Avrupa ülkelerinde sistemi darbe yoluyla değiştirme girişimi.. Olacak şey mi bu? Ama oldu…

24
Prens Heinrich VIII, darbe lideri diye gözaltına alınırken..
Reklam

Almanya’da seçilmiş hükümete son vermek ve 1918 öncesinde olduğu gibi asil kanlıların işbaşında olduğu yeni bir oluşuma yol açmak amaçlı bir darbe girişimi hazırlığına ilişkin haberi duyunca herkes ne hissetti, bilmiyorum.

Öğrendiğime göre, önceki gün 25 kişinin evlerine sabaha karşı baskın yapılarak gözaltına alındıkları haberini alan Almanların bazısı işitip okuduklarına inanamamış, içlerinden gülenler ve “Yok canım, daha neler” tepkisi verenler çıkmış…

Avrupa’nın en güçlü ülkesi, demokrasinin sağlam kalelerinden biri olan Almanya’da darbe yoluyla hükümeti devirmek ha, olacak şey değil…

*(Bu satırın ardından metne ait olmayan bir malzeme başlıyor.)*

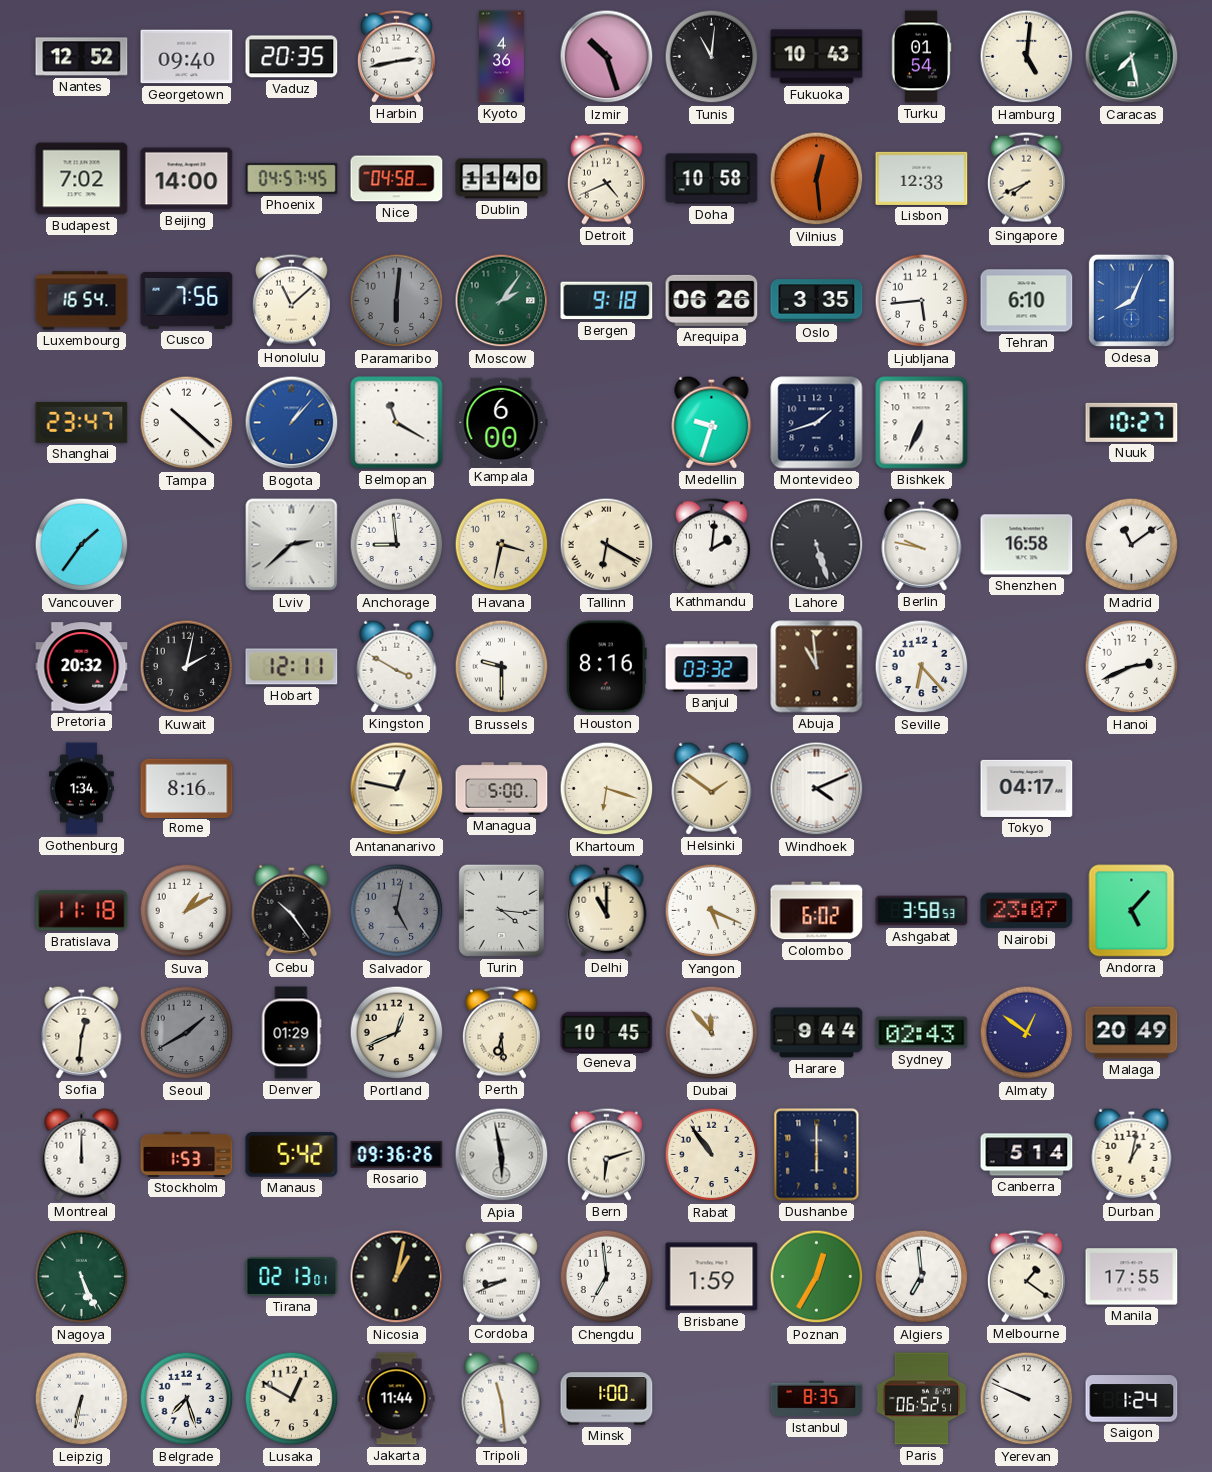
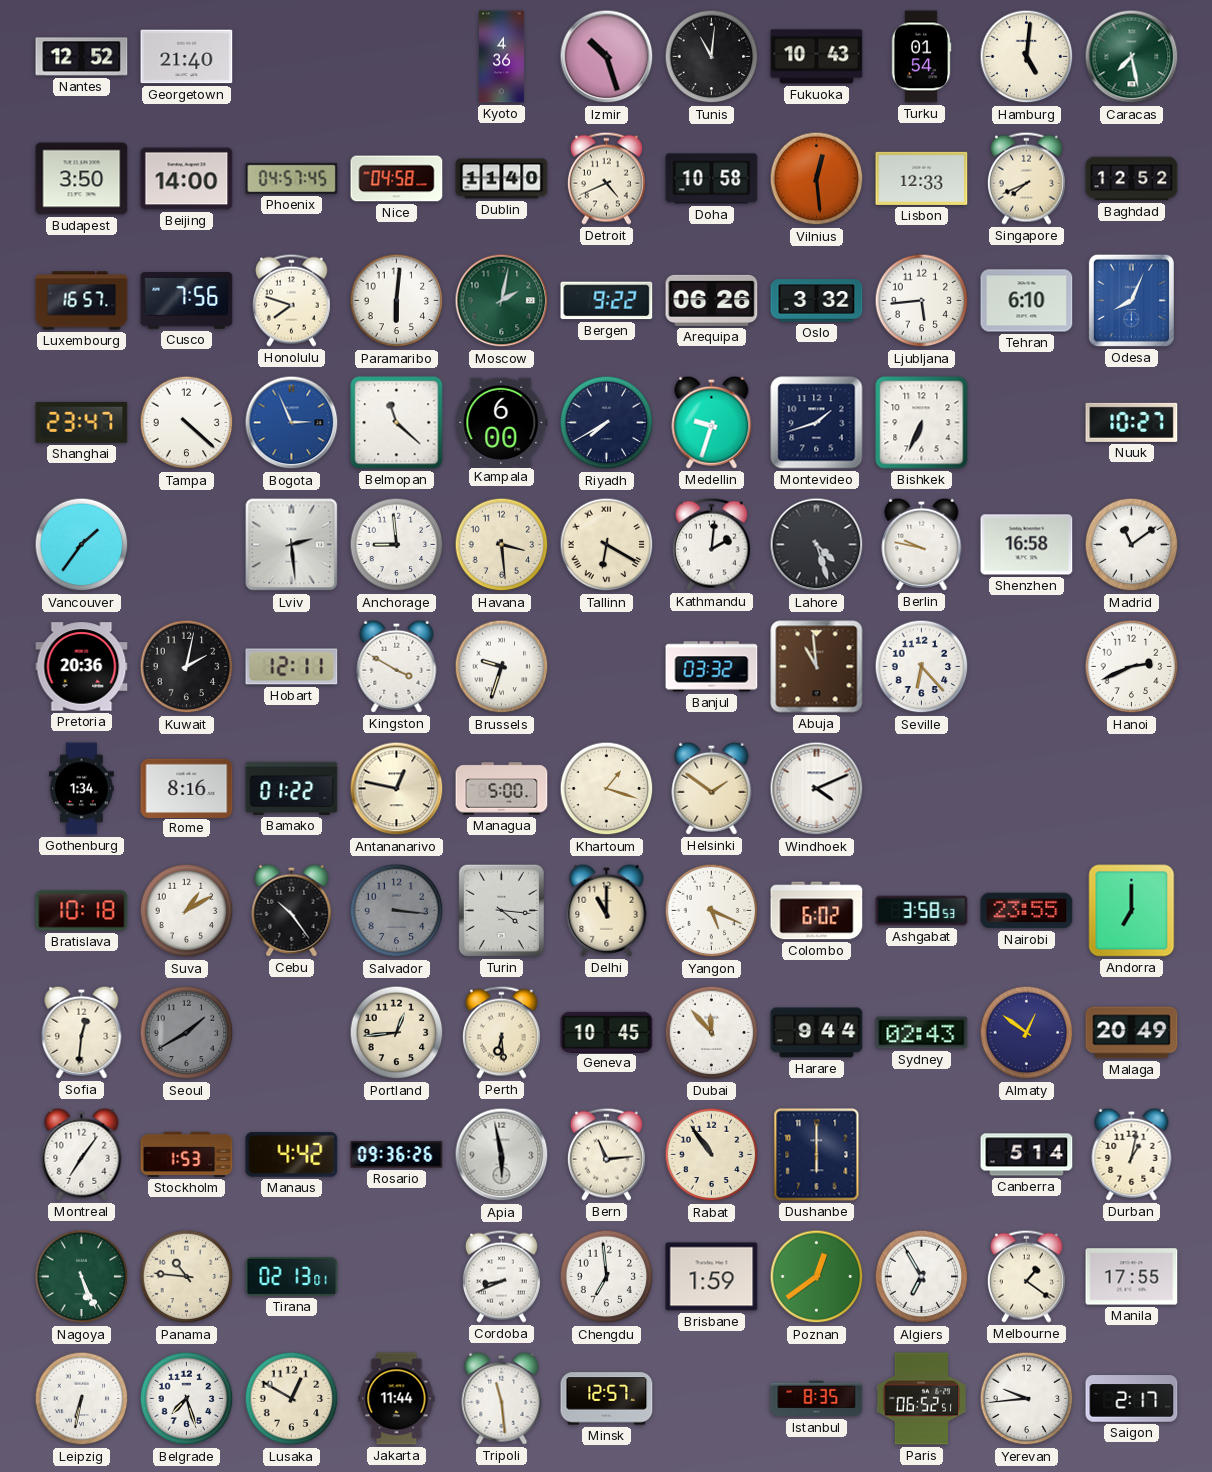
Georgetown: 09:40 -> 21:40
Vaduz: 20:35 -> none
Harbin: 2:43 -> none
Budapest: 7:02 -> 3:50
Baghdad: none -> 12:52
Luxembourg: 16:54 -> 16:57
Honolulu: 11:08 -> 7:48
Paramaribo dial: grey -> white
Moscow: 2:06 -> 2:02
Bergen: 9:18 -> 9:22
Oslo: 3:35 -> 3:32
Tampa: 10:22 -> 4:22
Bogota: 1:07 -> 2:56
Belmopan: 11:20 -> 11:22
Riyadh: none -> 7:40
Lviv: 2:38 -> 2:29
Havana: 3:32 -> 3:29
Lahore: 5:27 -> 4:27
Pretoria: 20:32 -> 20:36
Brussels: 9:30 -> 9:33
Houston: 8:16 -> none
Bamako: none -> 01:22
Khartoum: 6:18 -> 1:18
Tokyo: 04:17 -> none
Bratislava: 11:18 -> 10:18
Salvador: 5:02 -> 3:16
Nairobi: 23:07 -> 23:55
Andorra: 5:07 -> 7:00
Denver: 01:29 -> none
Portland: 12:41 -> 12:44
Montreal: 12:00 -> 7:06
Manaus: 5:42 -> 4:42
Bern: 6:12 -> 11:14
Panama: none -> 10:46
Nicosia: 1:02 -> none
Poznan: 12:35 -> 12:39
Algiers: 6:59 -> 6:55
Minsk: 1:00 -> 12:57
Yerevan: 9:49 -> 9:44
Saigon: 1:24 -> 2:17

Fakat olmuş işte. Darbe girişimi planladıkları iddiasına muhatap olanlar şimdilik 25 kişi; ancak konunun uzmanları, onlarla aynı görüşleri paylaşan ve böyle bir kalkışma olduğunda evlerinde sakladıkları silahları alıp sokaklara fırlayacakların sayısının hayli fazla olduğunu söylüyor.

Gözaltına alınanların mensup olduğu örgütü yıllardır yakından gözleyen bir uzmana göre, ülkedeki yönetim tarzını radikal biçimde değiştirmeyi düşünen ve bu amaçla demokratik olmayan yollara başvurulmasını onaylamaya hazır onbinlerce Alman var.

Örgütün adı ‘Reichsbürger’; Türkçeye bunu ‘Halkın Reich’i’ olarak çevirebiliriz.

Hitler’inki ‘Üçüncü Reich’ idi, başarılı olsaydı Prens Sekizinci Heinrich’in kuracağı yeni yönetim rakam yerine başına ‘halkın’ sıfatı eklenmiş yeni bir ‘reich’ olacaktı. Halkın yönetimi…

Niyet buymuş, fakat uzmanlar bu hareketin sevdalıları içerisinde ‘Neo-Nazi’ denilebilecek tipler bulunsa bile, ‘aşırı sağcı’ olduğu muhakkak bu grubun Nazi düşüncesiyle bire bir örtüştüğü kanaatinde değiller.

Reklam

‘Post-modern darbe’ adı bundan dolayı veriliyor bu girişime.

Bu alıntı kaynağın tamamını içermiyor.